Dal Palatino a Cinecittà, Roma per Roma, il salto di Cesara, volto iconico del Tg5, di cui è vicedirettrice, geograficamente sarà breve ma rappresenterà due mondi distantissimi che si uniscono in questo caso ben oltre la finestra promozionale con la quale più volte la Buonamici, proprio dall’edizione delle 20 del telegiornale, si è collegata con gli studi del GF. D’altra parte è l’anno della rivoluzione che, per una sorta di nemesi quasi naturale, deve ricollegarsi in un modo o nell’altro alla purezza delle origini, quando tutto iniziò. Era il 2000 e la conduttrice della prima pionieristica edizione del GF (non ancora vip) fu la giornalista, scrittrice ma soprattutto storica sperimentatrice Mediaset, già dagli anni Novanta, Daria Bignardi che per prima credette e propose, mettendoci la faccia, quel format internazionale che avrebbe inciso con decisione al cambiamento totale della televisione. Fino quasi a snaturarla.

ISTINTI SOCIAL
Troppo, persino per il Grande Fratello frattanto diventato Vip e preda degli isterismi e dei più bassi istinti social. Che sono tuttavia anch’essi, in un certo qual modo, figli delll’idea che la vita possa finire tutta su uno schermo. La televisione, però, resta la televisione. E Mediaset col suo amministratore delegato e primo erede di Silvio Berlusconi ha fatto la sua scelta di campo. Risollevare livello e contenuti.
Lasciando il Grande Fratello nel palinsesto di Canale 5, ma riportandolo nei confini del programma televisivo. Ecco Cesara, dunque.

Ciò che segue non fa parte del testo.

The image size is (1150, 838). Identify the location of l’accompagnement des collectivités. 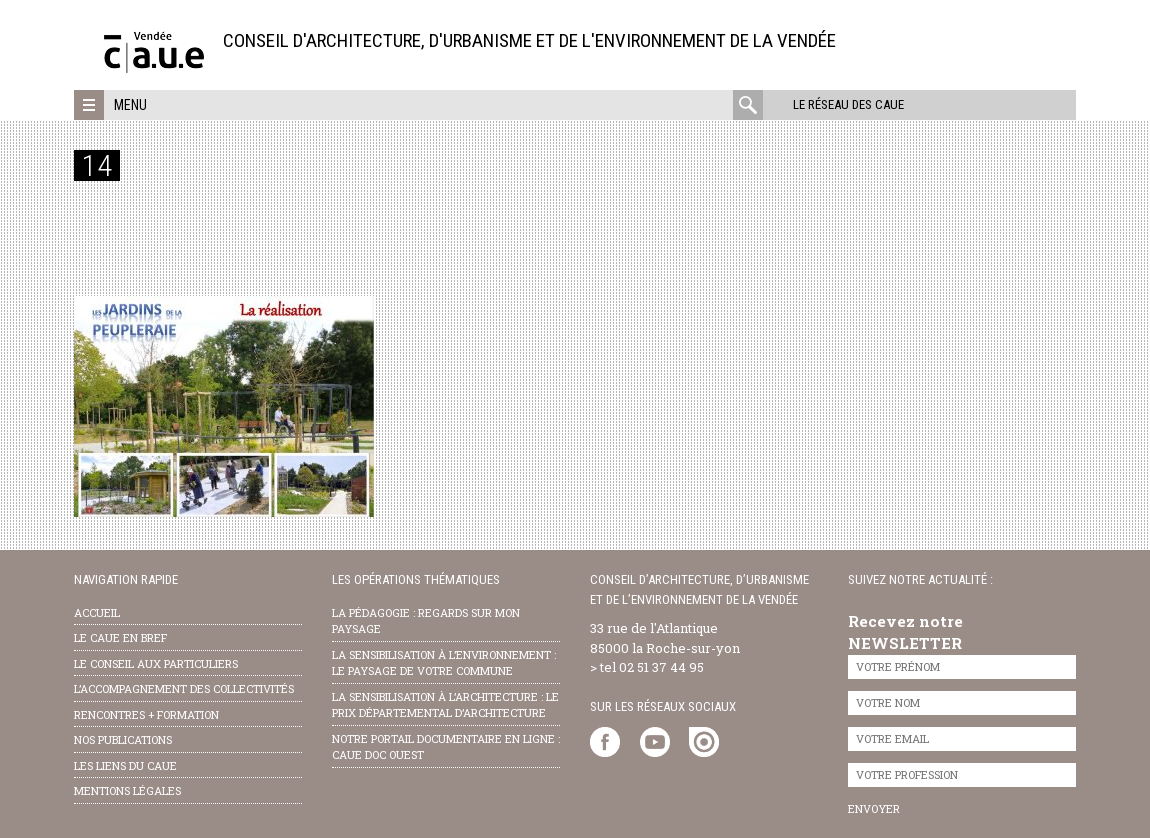 (184, 688). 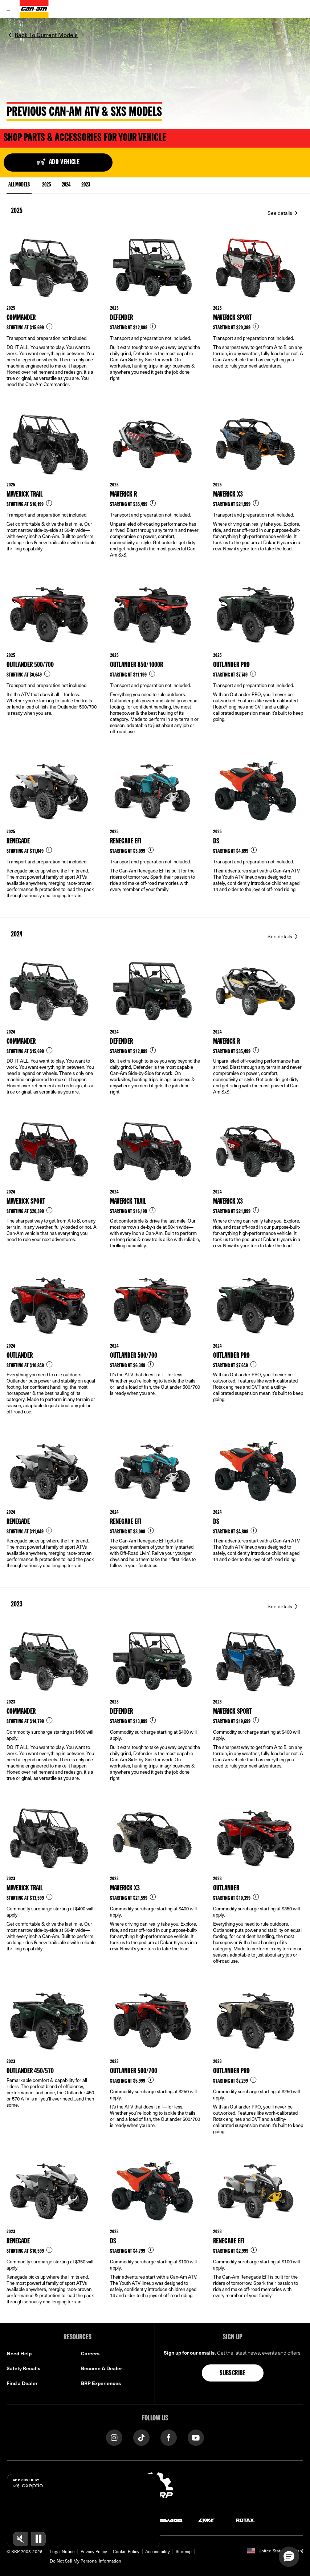  Describe the element at coordinates (168, 2520) in the screenshot. I see `[Sea-Doo logo]` at that location.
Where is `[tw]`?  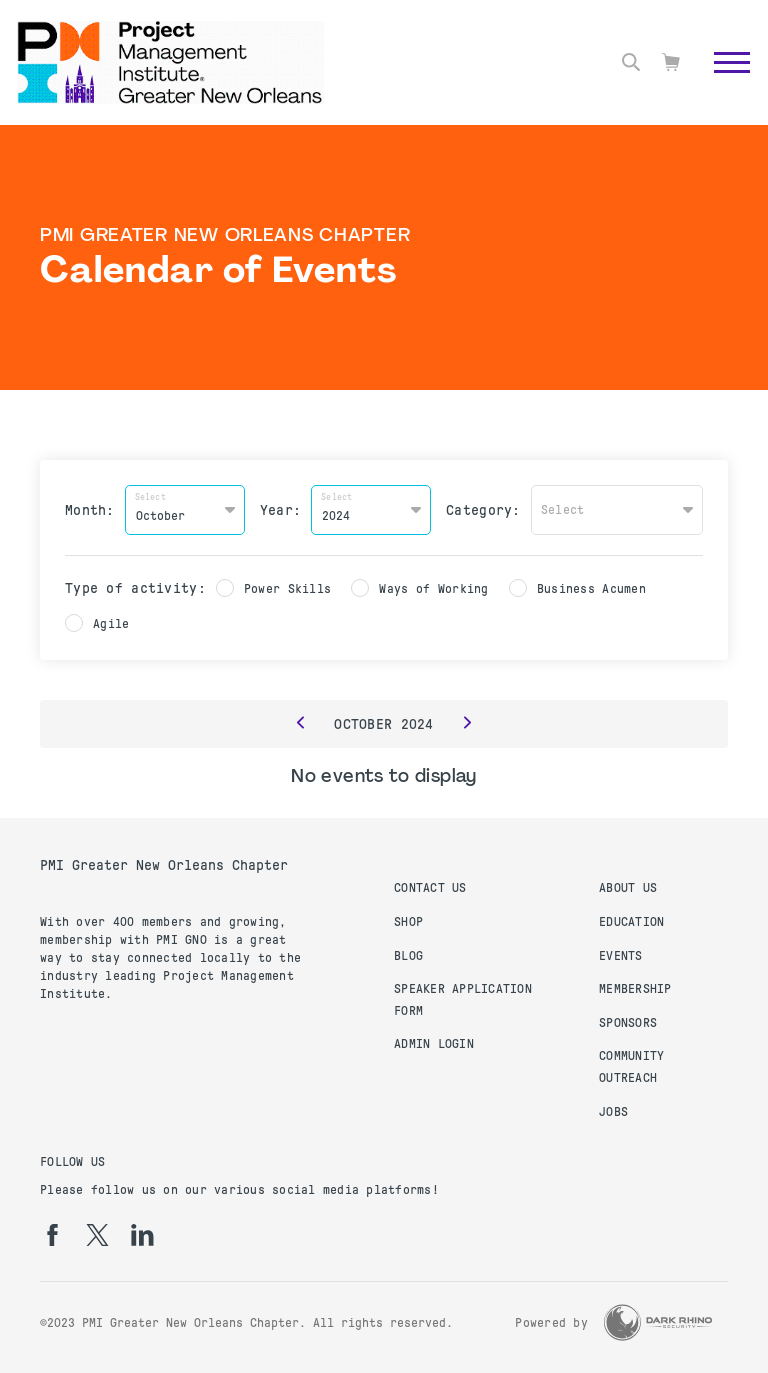 [tw] is located at coordinates (97, 1235).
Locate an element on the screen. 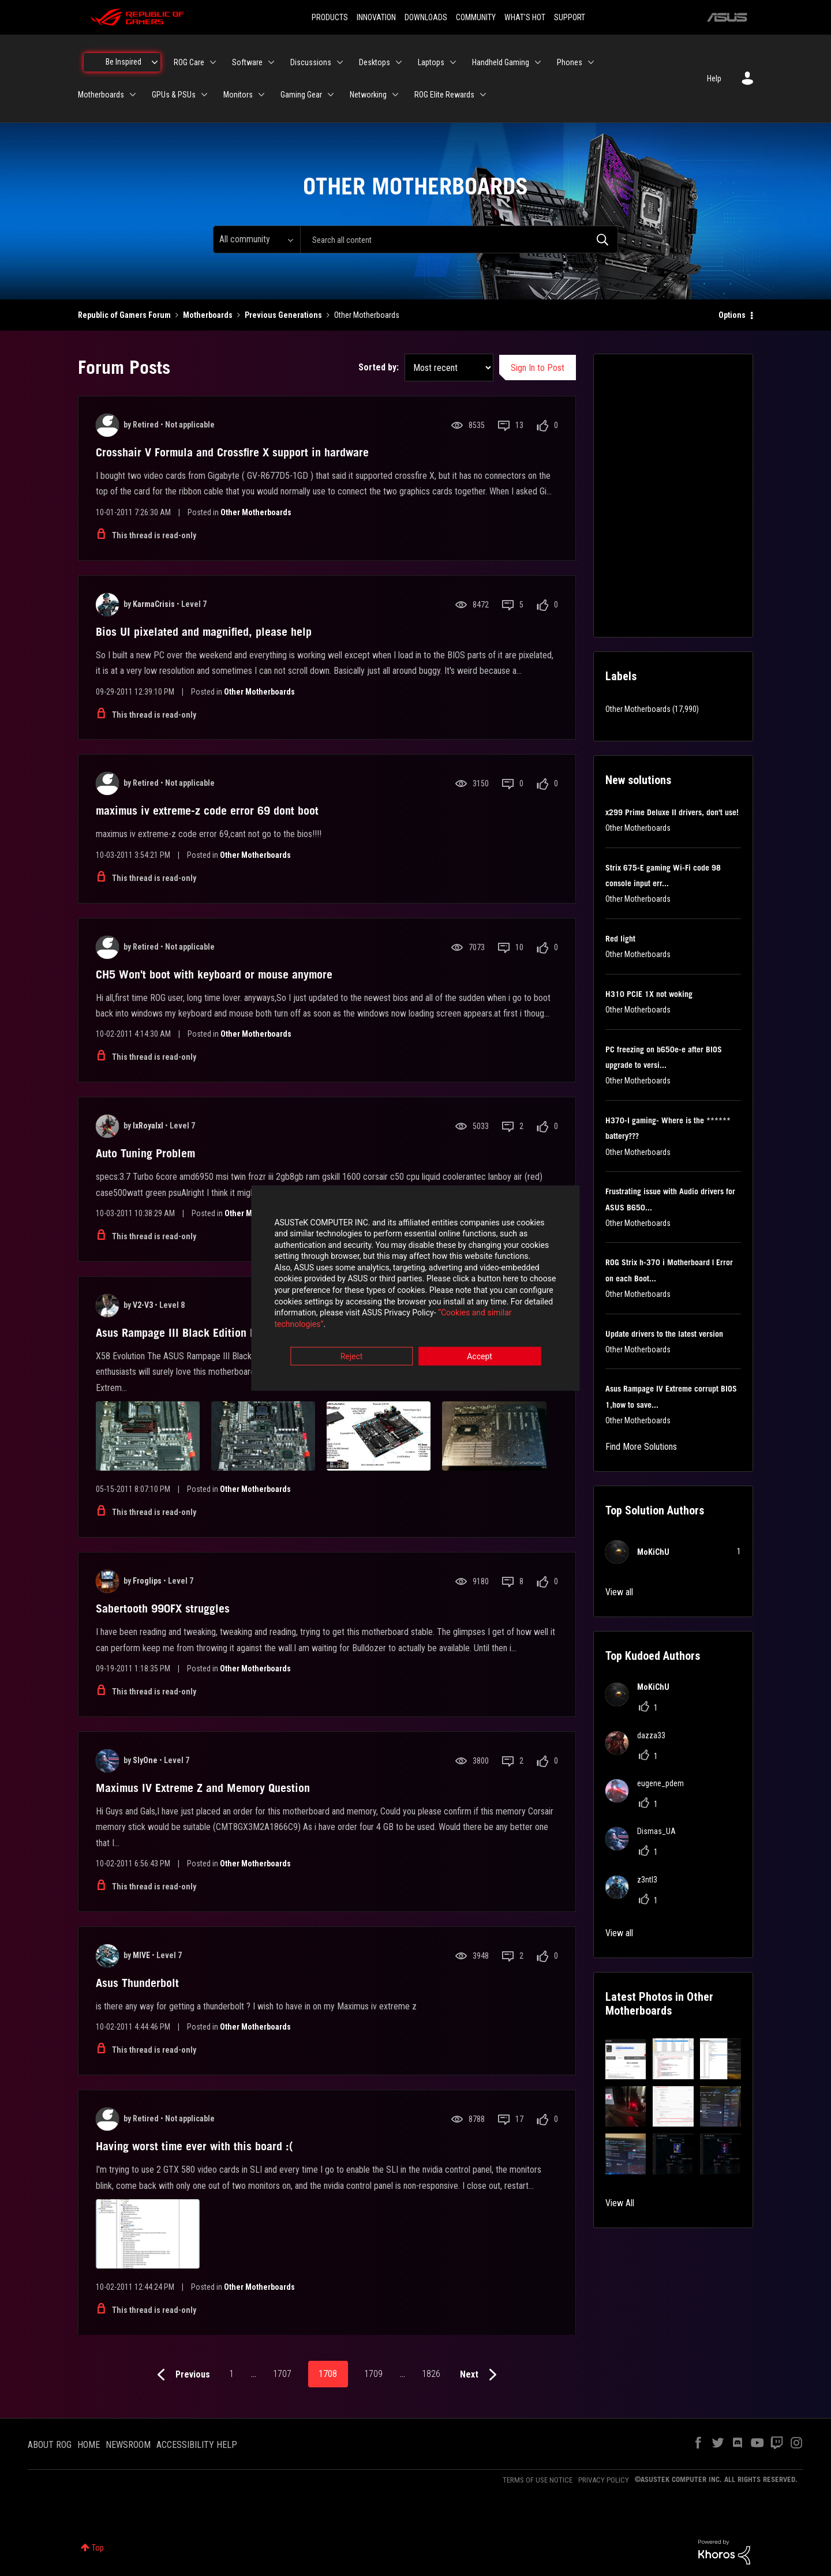 Image resolution: width=831 pixels, height=2576 pixels. Other Motherboards [Filter Topics with Label: Other Motherboards] is located at coordinates (638, 709). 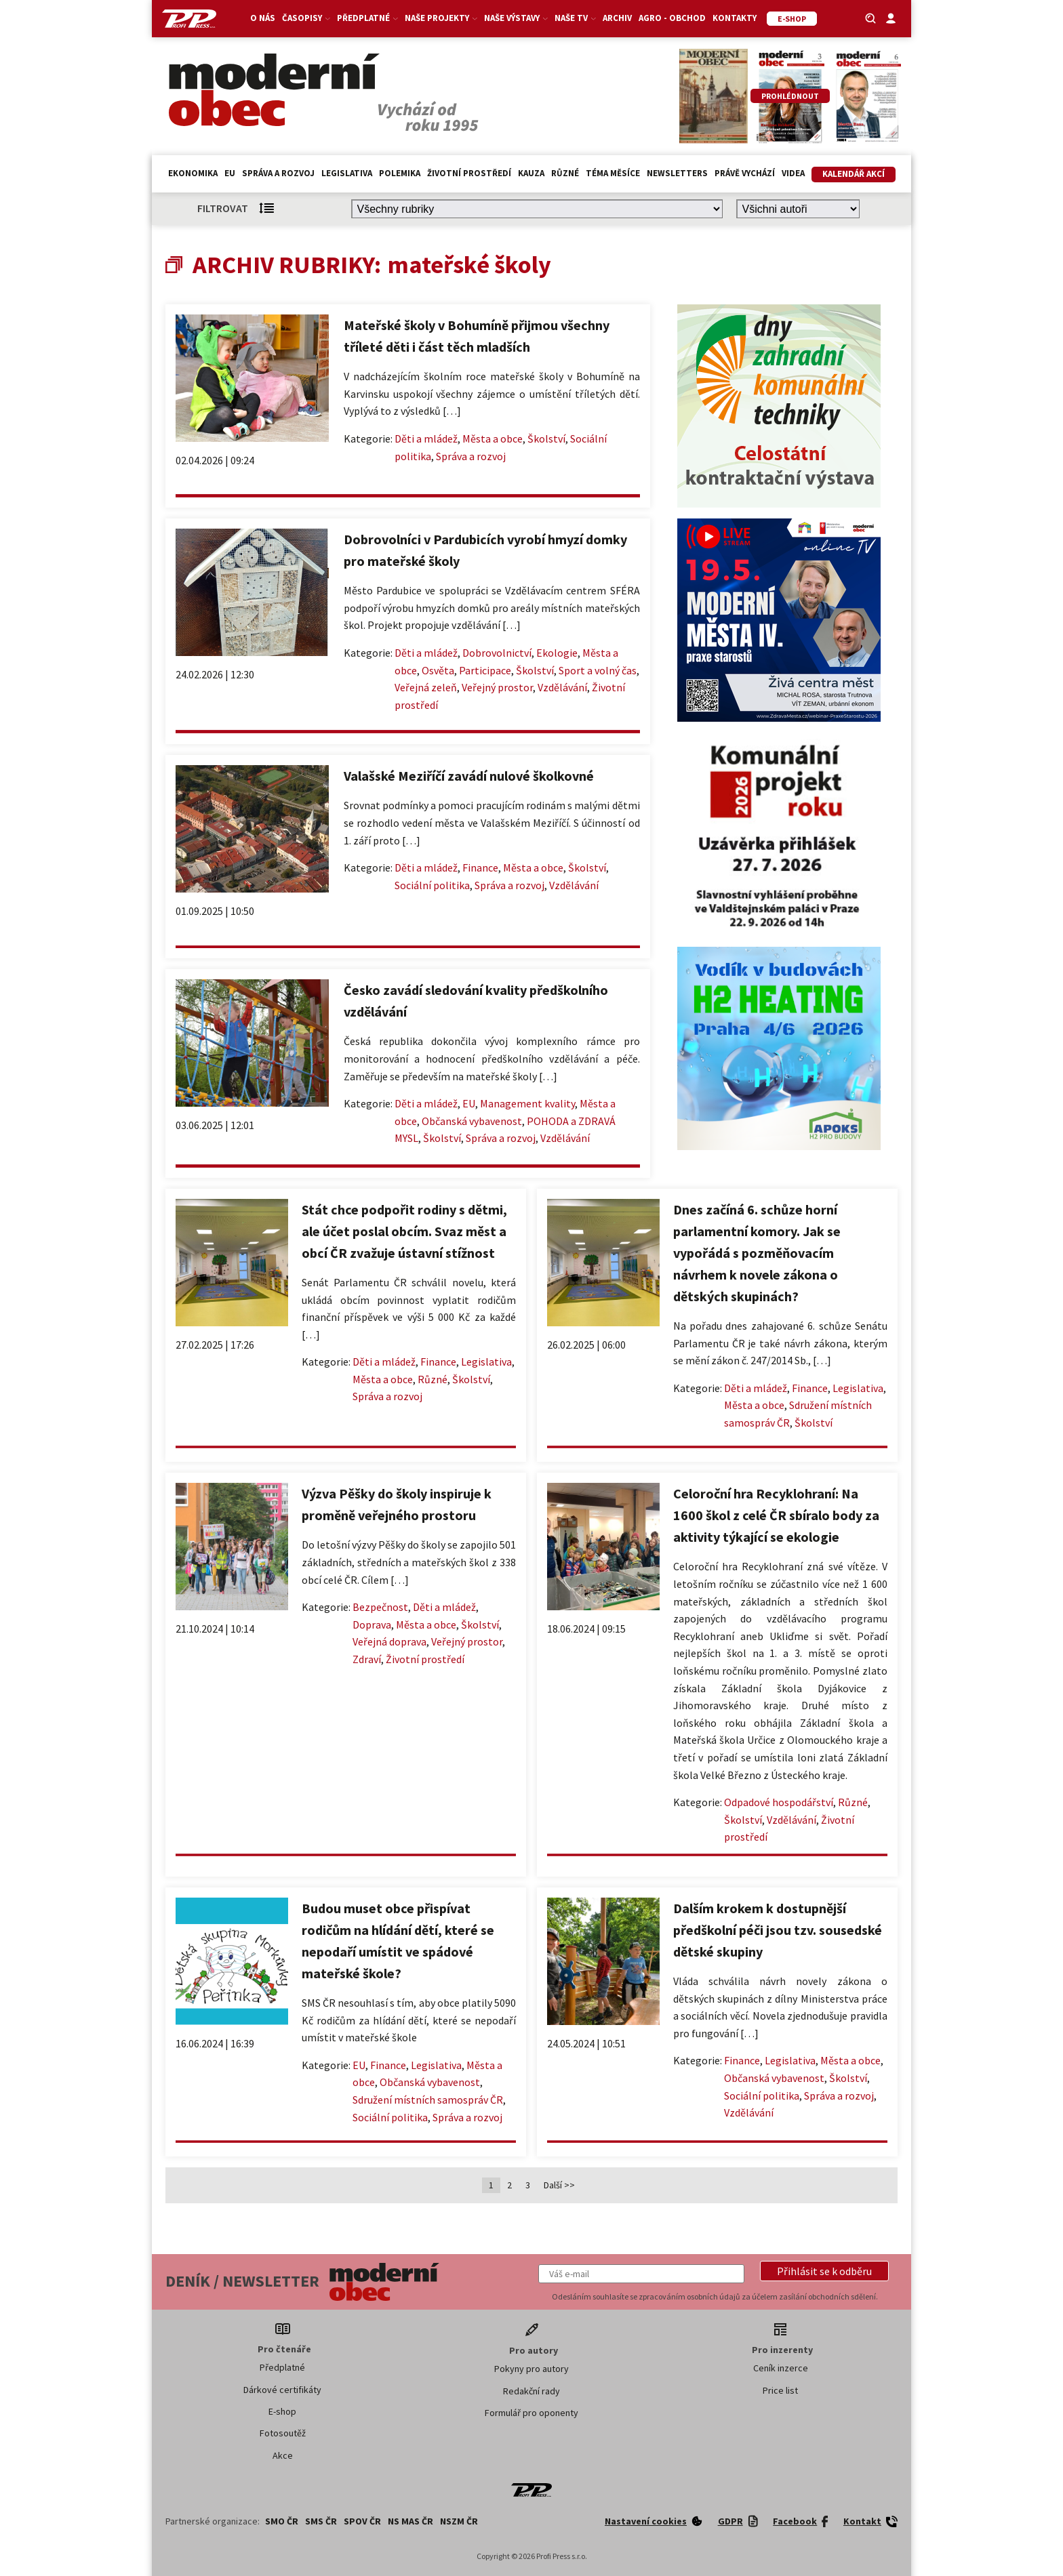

Autorevole per eccellenza, numero 2 della testata giornalistica ammiraglia di Mediaset. Ma anche riconoscibile e amatissima. Pop, glam e dai tratti nobili. Così come i suoi racconti che in più occasioni si sono irrorati del sangue blu delle dinastie reali, specie di quella inglese. Memorabile la maratona in perfetto stile Mentana animata da Cesara in occasione della scomparsa e poi degli interminabili funerali della Regina Elisabetta. Così come apprezzatissima è stata anche la sua conduzione partecipe, commossa ma sempre forte di una professionalità indefessa mostrata in occasione dell’altra diretta fiume Mediaset, trasmessa a reti unificate, nelle ore della scomparsa e poi delle esequie del fondatore di Fininvest, Silvio Berlusconi.

 

TRE DONNE
Bonamici tiene botta. Anchor-woman, letteralmente donna-ancora del Tg5 e a questo punto dell’intera Canale 5. Rete le cui sorti sembra siano davvero molto nelle mani di un network tutto femminile che collabora con la forza delle loro idee alla linea che arriva dall’ad Pier Silvio e dal direttore di rete Giancarlo Scheri. Tre donne in particolare. Maria De Filippi, Silvia Toffanin, silenziosa ma ascoltatissima compagna e consigliera di Pier Silvio, fino ad arrivare proprio alla Buonamici, signora dell’informazione e veterana della redazione del Tg5. Altre donne hanno invece subito, come è inevitabile, le scelte del nuovo corso: da Barbara D’Urso, ormai diventato un caso, a Belen, fino - per tornare nei confini gieffini di Cinecittà - alle ultime due opinioniste, Sonia Bruganelli e Orietta Berti, cassate. Con un ulteriore siluramento forse ancor più inatteso, sempre al Grande Fratello. Quello di Giulia Salemi che sarà costretta a lasciare il timone social. Croce e delizia di uno show che dovrà ripartire probabilmente proprio dalla sua narrazione. Questo sarà il compito principale dell’unica e inimitabile Buonamici. E chissà che GF sarà.